After meditating, you can habit stack with something else that might be small but important things to consistently complete throughout your day. Go take your vitamins. Make your bed. Feed your dog. Unstack the dishwasher. Little habits and routines are crucial when you work from home, especially as a freelancer, when your work can be a little unpredictable at times. Whatever it is, stack little habits one after the other and you may be surprised by that longevity.
3. Set regular hours for yourself.
This sounds simple, but you’d be surprised how many people I talk to who say, “Oh, I wish I could be a freelancer—then I could work whenever I want!” That’s not really how it works, friends. “Working whenever you want” usually ends in burnout, and you probably won’t easily allow yourself to have “break” times.
Even if you aren’t physically working on something, it’s hard to turn off your freelancer brain, but rest time is so important. It doesn’t have to be a Monday through Friday, nine-to-five schedule, but if you consistently show up at your desk around the same time, you’ll be able to get into a good flow faster.
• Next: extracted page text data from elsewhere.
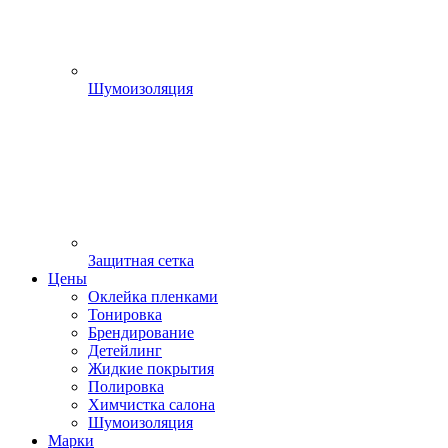
Шумоизоляция
Защитная сетка
Цены
Оклейка пленками
Тонировка
Брендирование
Детейлинг
Жидкие покрытия
Полировка
Химчистка салона
Шумоизоляция
Марки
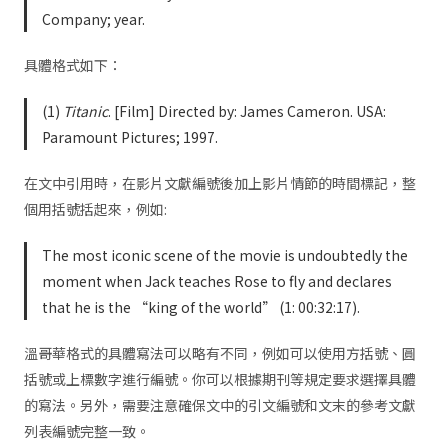
Company; year.
具體格式如下：
(1)
Titanic
. [Film] Directed by: James Cameron. USA:
Paramount Pictures; 1997.
在文中引用時，在影片文獻編號後加上影片情節的時間標記，整
個用括號括起來，例如:
The most iconic scene of the movie is undoubtedly the
moment when Jack teaches Rose to fly and declares
that he is the “king of the world” (1: 00:32:17).
溫哥華格式的具體寫法可以略有不同，例如可以使用方括號、圓
括號或上標數字進行編號。你可以根據期刊等規定要求選擇具體
的寫法。另外，需要注意確保文中的引文編號和文末的參考文獻
列表編號完整一致。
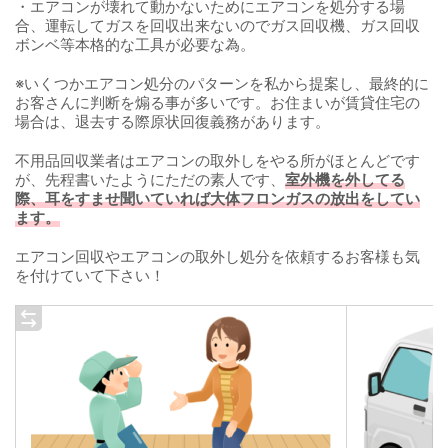
・エアコンが壊れて動かないためにエアコンを処分する場
合、運転してガスを回収出来ないのでガス回収機、ガス回収
ボンベ等本格的な工具が必要な為。
※いくつかエアコン処分のパターンを私から提案し、最終的に
お客さんに判断を煽る事が多いです。お住まいが賃貸住宅の
場合は、退去する際原状回復義務があります。
不用品回収業者はエアコンの取外しをやる所がほとんどです
が、先程書いたようにただの素人です、
室外機を外してる
際、耳をすませ聞いていれば大体フロンガスの放出をしてい
ます。
エアコン回収やエアコンの取外し処分を依頼するお客様も気
を付けていて下さい！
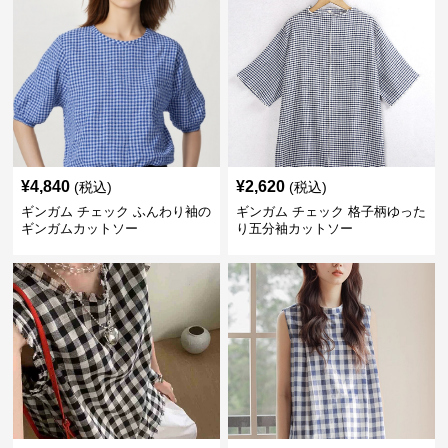
¥
4,840
¥
2,620
(税込)
(税込)
ギンガム チェック ふんわり袖の
ギンガム チェック 格子柄ゆった
ギンガムカットソー
り五分袖カットソー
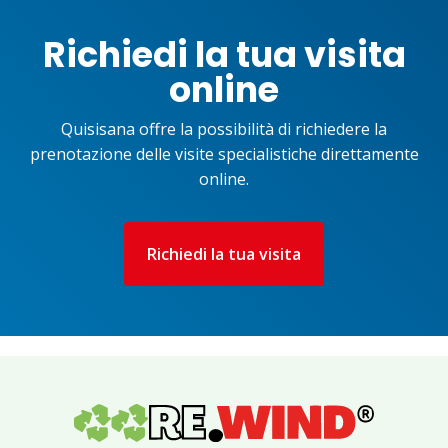
Richiedi la tua visita
online
Quisisana offre la possibilità di richiedere la
prenotazione delle visite specialistiche direttamente
online.
Richiedi la tua visita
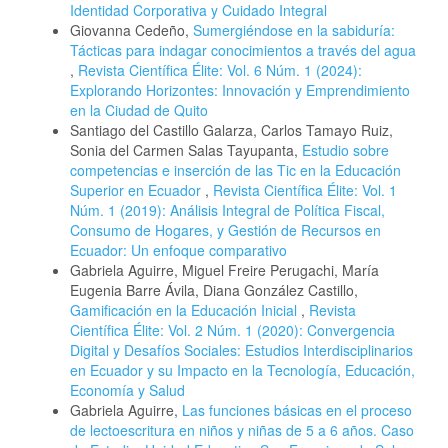
Identidad Corporativa y Cuidado Integral
Giovanna Cedeño,
Sumergiéndose en la sabiduría:
Tácticas para indagar conocimientos a través del agua
,
Revista Científica Élite: Vol. 6 Núm. 1 (2024):
Explorando Horizontes: Innovación y Emprendimiento
en la Ciudad de Quito
Santiago del Castillo Galarza, Carlos Tamayo Ruiz,
Sonia del Carmen Salas Tayupanta,
Estudio sobre
competencias e inserción de las Tic en la Educación
Superior en Ecuador
,
Revista Científica Élite: Vol. 1
Núm. 1 (2019): Análisis Integral de Política Fiscal,
Consumo de Hogares, y Gestión de Recursos en
Ecuador: Un enfoque comparativo
Gabriela Aguirre, Miguel Freire Perugachi, María
Eugenia Barre Ávila, Diana González Castillo,
Gamificación en la Educación Inicial
,
Revista
Científica Élite: Vol. 2 Núm. 1 (2020): Convergencia
Digital y Desafíos Sociales: Estudios Interdisciplinarios
en Ecuador y su Impacto en la Tecnología, Educación,
Economía y Salud
Gabriela Aguirre,
Las funciones básicas en el proceso
de lectoescritura en niños y niñas de 5 a 6 años. Caso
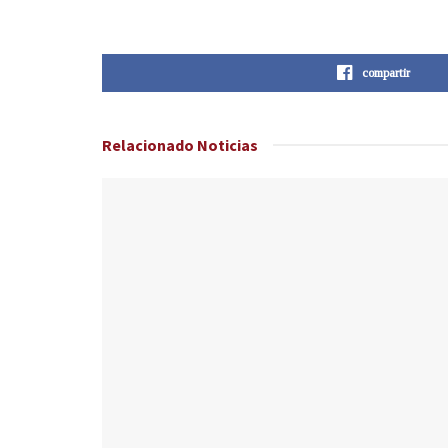
compartir
Relacionado
Noticias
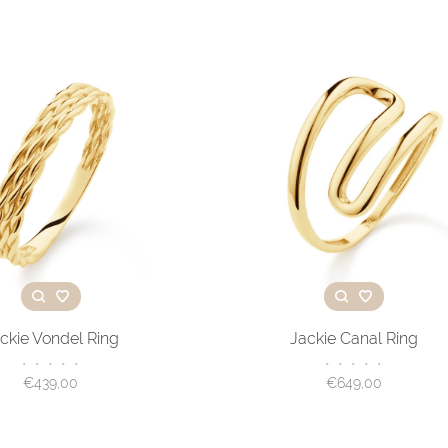
ckie Vondel Ring
Jackie Canal Ring
•
•
•
•
•
•
•
•
•
•
€439,00
€649,00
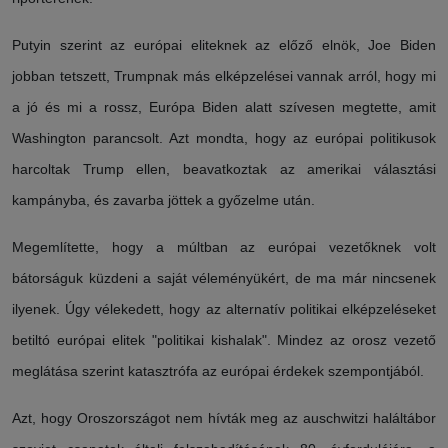
Putyin szerint az európai eliteknek az előző elnök, Joe Biden
jobban tetszett, Trumpnak más elképzelései vannak arról, hogy mi
a jó és mi a rossz, Európa Biden alatt szívesen megtette, amit
Washington parancsolt. Azt mondta, hogy az európai politikusok
harcoltak Trump ellen, beavatkoztak az amerikai választási
kampányba, és zavarba jöttek a győzelme után.
Megemlítette, hogy a múltban az európai vezetőknek volt
bátorságuk küzdeni a saját véleményükért, de ma már nincsenek
ilyenek. Úgy vélekedett, hogy az alternatív politikai elképzeléseket
betiltó európai elitek "politikai kishalak". Mindez az orosz vezető
meglátása szerint katasztrófa az európai érdekek szempontjából.
Azt, hogy Oroszországot nem hívták meg az auschwitzi haláltábor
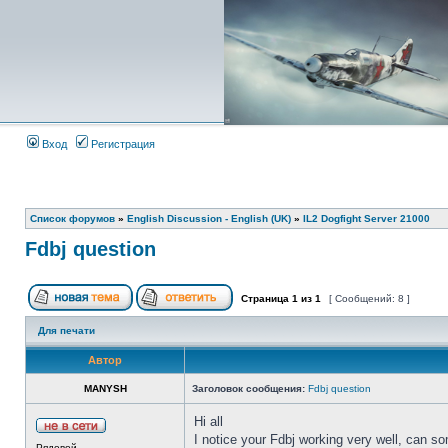
Вход
Регистрация
Список форумов
»
English Discussion - English (UK)
»
IL2 Dogfight Server 21000
Fdbj question
Страница
1
из
1
[ Сообщений: 8 ]
Для печати
Автор
MANYSH
Заголовок сообщения:
Fdbj question
Hi all
I notice your Fdbj working very well, can s
Рядовой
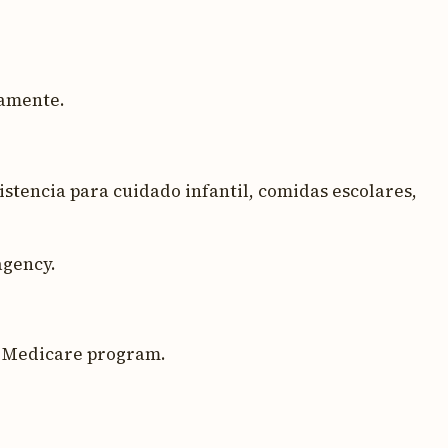
eamente.
istencia para cuidado infantil, comidas escolares,
agency.
l Medicare program.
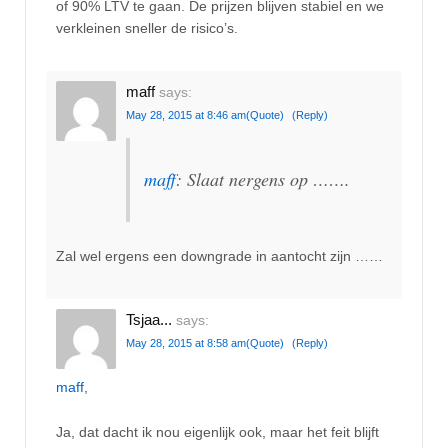
of 90% LTV te gaan. De prijzen blijven stabiel en we
verkleinen sneller de risico’s.
maff
says:
May 28, 2015 at 8:46 am
(Quote)
(Reply)
maff
: Slaat nergens op …….
Zal wel ergens een downgrade in aantocht zijn ……
Tsjaa...
says:
May 28, 2015 at 8:58 am
(Quote)
(Reply)
maff
,
Ja, dat dacht ik nou eigenlijk ook, maar het feit blijft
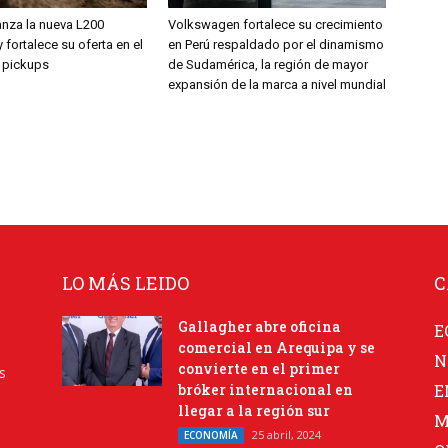
anza la nueva L200
Volkswagen fortalece su crecimiento
 fortalece su oferta en el
en Perú respaldado por el dinamismo
 pickups
de Sudamérica, la región de mayor
expansión de la marca a nivel mundial
LO MÁS LEIDO
C
Gallagher abre oficina
E
comercial en Arequipa y se
N
convierte en el primer
s
bróker internacional en
E
llegar a la región sur
M
25 abril, 2024
ECONOMÍA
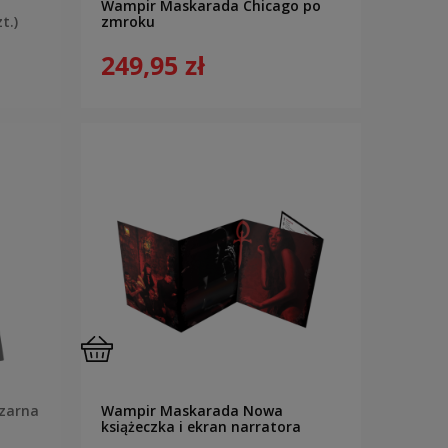
Wampir Maskarada Chicago po
t.)
zmroku
249,95 zł
zarna
Wampir Maskarada Nowa
książeczka i ekran narratora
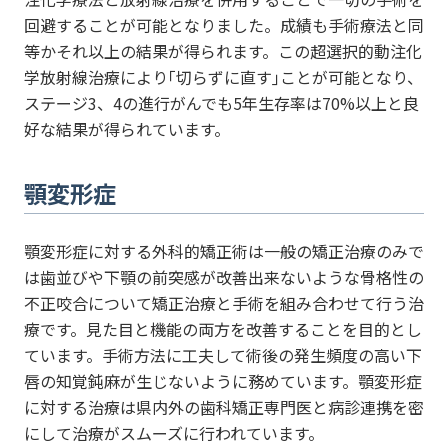
回避することが可能となりました。成績も手術療法と同
等かそれ以上の結果が得られます。この超選択的動注化
学放射線治療により｢切らずに直す｣ことが可能となり、
ステージ3、4の進行がんでも5年生存率は70%以上と良
好な結果が得られています。
顎変形症
顎変形症に対する外科的矯正術は一般の矯正治療のみで
は歯並びや下顎の前突感が改善出来ないような骨格性の
不正咬合について矯正治療と手術を組み合わせて行う治
療です。見た目と機能の両方を改善することを目的とし
ています。手術方法に工夫して術後の発生頻度の高い下
唇の知覚鈍麻が生じないように務めています。顎変形症
に対する治療は県内外の歯科矯正専門医と病診連携を密
にして治療がスムーズに行われています。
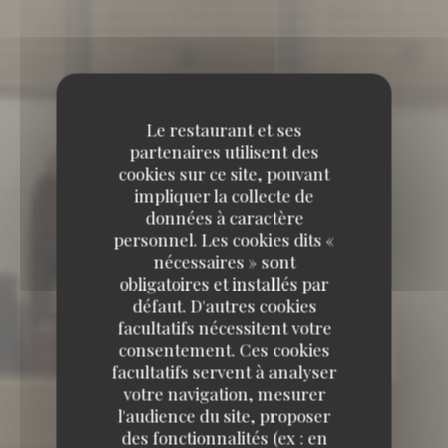
Le restaurant et ses
partenaires utilisent des
cookies sur ce site, pouvant
impliquer la collecte de
données à caractère
personnel. Les cookies dits «
nécessaires » sont
obligatoires et installés par
défaut. D'autres cookies
facultatifs nécessitent votre
consentement. Ces cookies
facultatifs servent à analyser
votre navigation, mesurer
l'audience du site, proposer
des fonctionnalités (ex : en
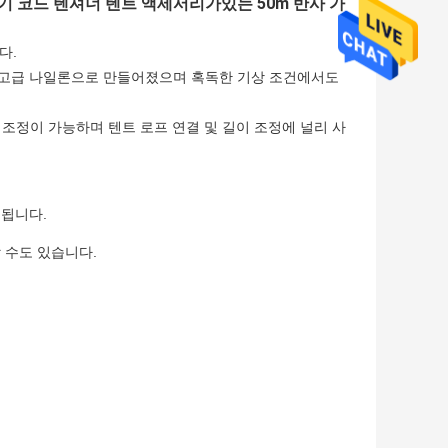
기 코드 텐셔너 텐트 액세서리가있는 50m 반사 가
다.
수 있는 고급 나일론으로 만들어졌으며 혹독한 기상 조건에서도
 조정이 가능하며 텐트 로프 연결 및 길이 조정에 널리 사
공됩니다.
 수도 있습니다.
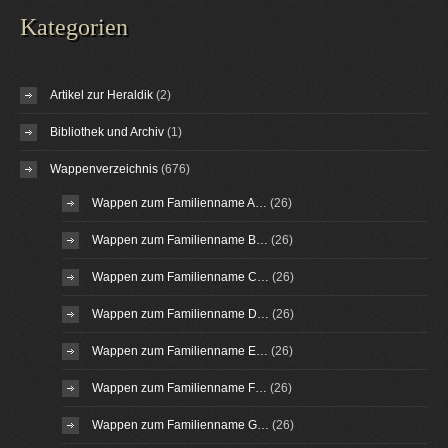
Kategorien
Artikel zur Heraldik
(2)
Bibliothek und Archiv
(1)
Wappenverzeichnis
(676)
Wappen zum Familienname A…
(26)
Wappen zum Familienname B…
(26)
Wappen zum Familienname C…
(26)
Wappen zum Familienname D…
(26)
Wappen zum Familienname E…
(26)
Wappen zum Familienname F…
(26)
Wappen zum Familienname G…
(26)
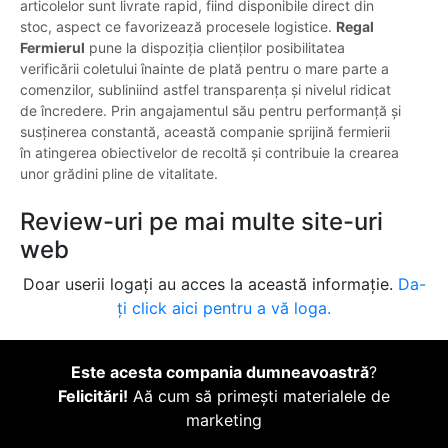
articolelor sunt livrate rapid, fiind disponibile direct din
stoc, aspect ce favorizează procesele logistice.
Regal
Fermierul
pune la dispoziția clienților posibilitatea
verificării coletului înainte de plată pentru o mare parte a
comenzilor, subliniind astfel transparența și nivelul ridicat
de încredere. Prin angajamentul său pentru performanță și
susținerea constantă, această companie sprijină fermierii
în atingerea obiectivelor de recoltă și contribuie la crearea
unor grădini pline de vitalitate.
Review-uri pe mai multe site-uri
web
Doar userii logați au acces la această informație.
Da-
ți click aici pentru a vă loga.
Este acesta compania dumneavoastră
?
Felicitări!
Aă cum să primești materialele de
marketing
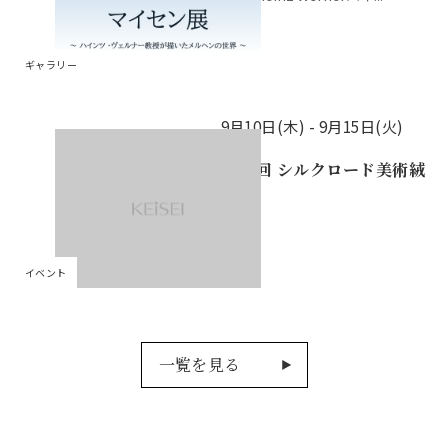
ギャラリー
9月10日(木) -
9月15日(火)
第10回 シルクロード美術絨
毯展
...
イベント
一覧を見る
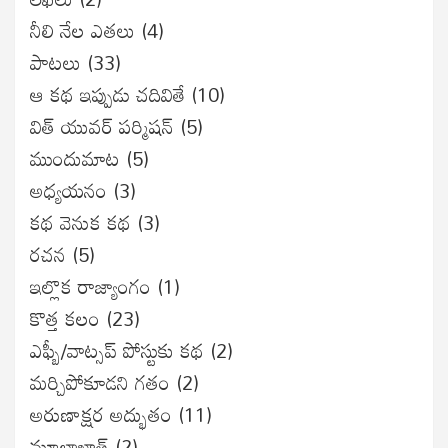
నీలి నేల ఎతలు
(4)
పాటలు
(33)
ఆ కథ ఇప్పుడు చదివితే
(10)
విత్ యువర్ పర్మిషన్
(5)
ముందుమాట
(5)
అధ్యయనం
(3)
కథ వెనుక కథ
(3)
రచన
(5)
ఇల్లొక రాజ్యాంగం
(1)
కొత్త కలం
(23)
ఎఫ్బీ/వాట్సప్ పోస్టుకు కథ
(2)
మర్చిపోకూడని గతం
(2)
అరుణాక్షర అద్భుతం
(11)
మూలాఖాత్
(2)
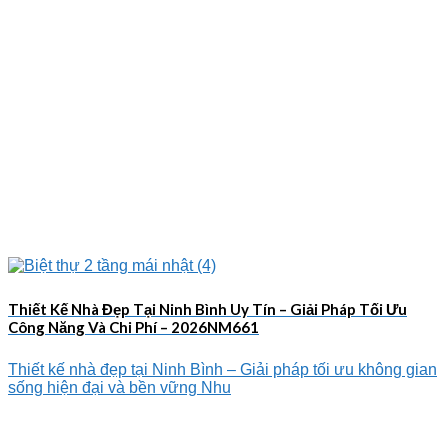
Thiết Kế Nhà Đẹp Tại Ninh Bình Uy Tín – Giải Pháp Tối Ưu
Công Năng Và Chi Phí – 2026NM661
Thiết kế nhà đẹp tại Ninh Bình – Giải pháp tối ưu không gian
sống hiện đại và bền vững Nhu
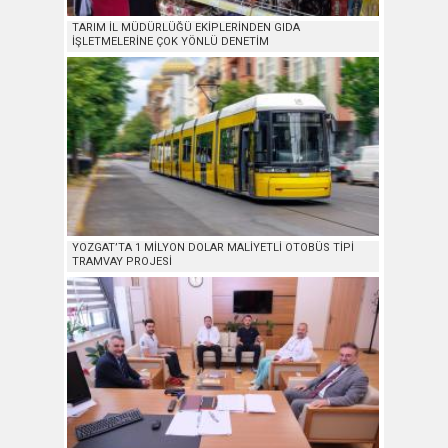
TARIM İL MÜDÜRLÜĞÜ EKİPLERİNDEN GIDA
İŞLETMELERİNE ÇOK YÖNLÜ DENETİM
YOZGAT’TA 1 MİLYON DOLAR MALİYETLİ OTOBÜS TİPİ
TRAMVAY PROJESİ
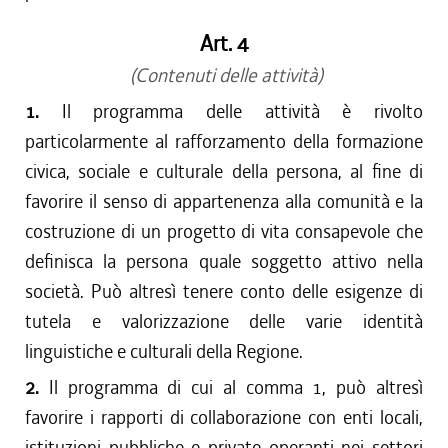
Art. 4
(Contenuti delle attività)
1.
Il programma delle attività è rivolto
particolarmente al rafforzamento della formazione
civica, sociale e culturale della persona, al fine di
favorire il senso di appartenenza alla comunità e la
costruzione di un progetto di vita consapevole che
definisca la persona quale soggetto attivo nella
società. Può altresì tenere conto delle esigenze di
tutela e valorizzazione delle varie identità
linguistiche e culturali della Regione.
2.
Il programma di cui al comma 1, può altresì
favorire i rapporti di collaborazione con enti locali,
istituzioni pubbliche e private operanti nei settori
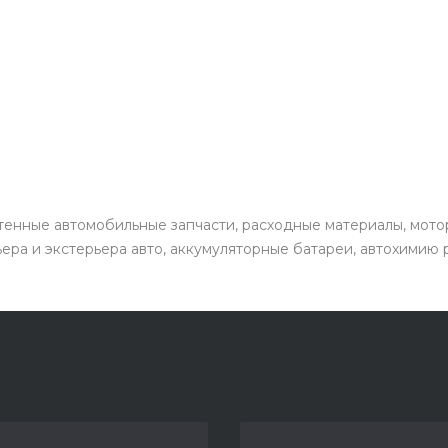
енные автомобильные запчасти, расходные материалы, мото
ьера и экстерьера авто, аккумуляторные батареи, автохимию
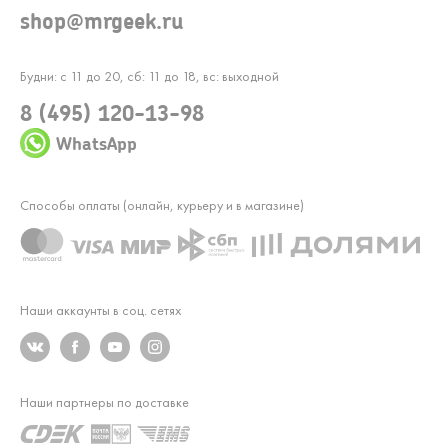
shop@mrgeek.ru
Будни: с 11 до 20, сб: 11 до 18, вс: выходной
8 (495) 120-13-98
WhatsApp
Способы оплаты (онлайн, курьеру и в магазине)
Наши аккаунты в соц. сетях
Наши партнеры по доставке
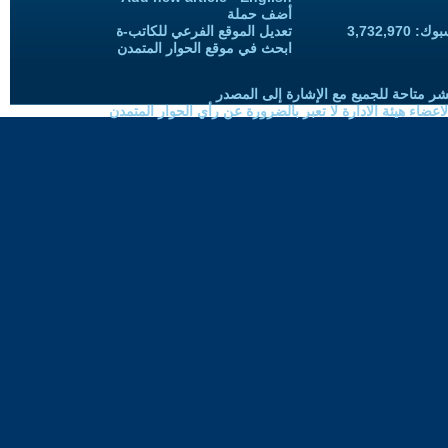
أضف حملة
3,732,97
تعديل الموقع الفرعي للكاتب-ة
ابحث في موقع الحوار المتمدن
شر متاحة للجميع مع الإشارة إلى المصدر
ضاء هيئة الادارة لا تعبر بالضرورة عن رأي الحوار المتمدن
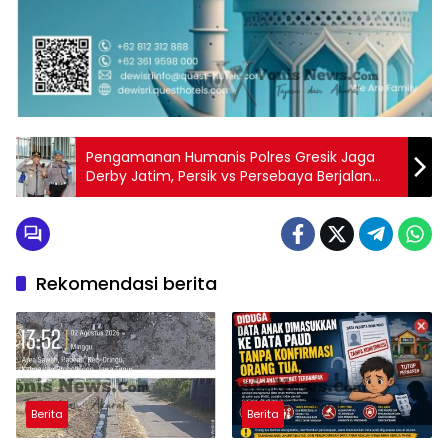
Pengamanan Humanis Polres Gresik Jaga
Derby Jatim, Persik vs Persebaya Berjalan
Aman dan Tertib
Rekomendasi berita
Berita
Berita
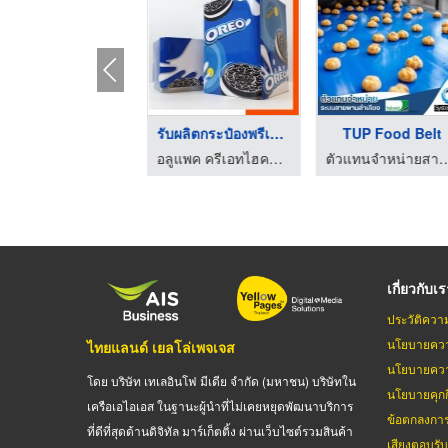
โรงงานผู้ผลิตกระป๋อง ...
รับผลิตกระป๋องพรีเมี ...
TUP Food Belt
อลูแพค ครีเอทไฮควอลิตี้
อลูแพค ครีเอทไฮควอลิตี้
ตัวแทนจำหน่ายสายพานลำเลียง
เกี่ยวกับเ
ประวัติควา
นโยบายควา
ไทยแลนด์ เยลโล่เพจเจส
นโยบายควา
โดย บริษัท เทเลอินโฟ มีเดีย จำกัด (มหาชน) บริษัทใน
นโยบายคุกกี
เครือเอไอเอส ในฐานะผู้นำที่ไม่เคยหยุดพัฒนาบริการ
ข้อตกลงกา
ที่ดีที่สุดด้านดิจิทัล มาร์เก็ตติ้ง ผ่านเว็บไซต์รวมสินค้า
เสียงตอบรั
4. Find jobs like it’s your job.
Freelancing is usually a feast-or-famine career path, and while you may feel comfortable with one gig for a time or a few projects on your schedule at the moment, it’s always a good idea to keep looking for work. This is more of a general freelance tip, but I’ll also say that I like to look for work at coffee shops instead of working at home. I just find I’m able to apply to more/pitch more projects when I’m outside of the house, and that’s okay.
Remember what I said about batching? Try to set aside time to look for work, even if you’re working full time on other things. When you get to the point where you’re scheduling out projects several months in advance, you won’t need to focus on this as much, but for the most part, freelancers succeed by having multiple eggs in multiple baskets.
5. Make your work space pleasant to be in.
When I made my office cozy, I actually didn’t mind spending several hours working in there, because I was inspired, comfortable, and just downright happy to be home. It goes without saying I don’t recommend working from your bed (though I do it from time to time when my projects don’t take as much creative energy!). And if you can’t set aside an actual room for your office, maybe you can create a cozy corner. However you create this space, make sure it’s organized, clutter-free, and full of inspiration.
You may have to get creative. At the beginning of the coronavirus pandemic, my husband starting working from home, and since he has several work calls, it made sense for him to be in my office. We thought he’d be home for about two weeks (ha!), and now, two years later, he works from home indefinitely. He slowly took over my office, and I had to get creative. I ended up reorganizing our closet (so not kidding!), and I made it a cozy little office space. It’s now one of my favorite places in the home!
6. Create boundaries.
This goes hand in hand with my tip to keep regular hours, but creating boundaries means communicating those hours to your family and friends. It means being specific about what that time looks like. Create rules for yourself so you don’t end up watching Netflix when you should be working.
Similarly, create boundaries with your clients. If you develop a habit of responding to emails late into the night, clients will come to expect that. Find out what healthy habits you want to establish right away—what works for you—and make sure you share those habits with clients, friends, and family.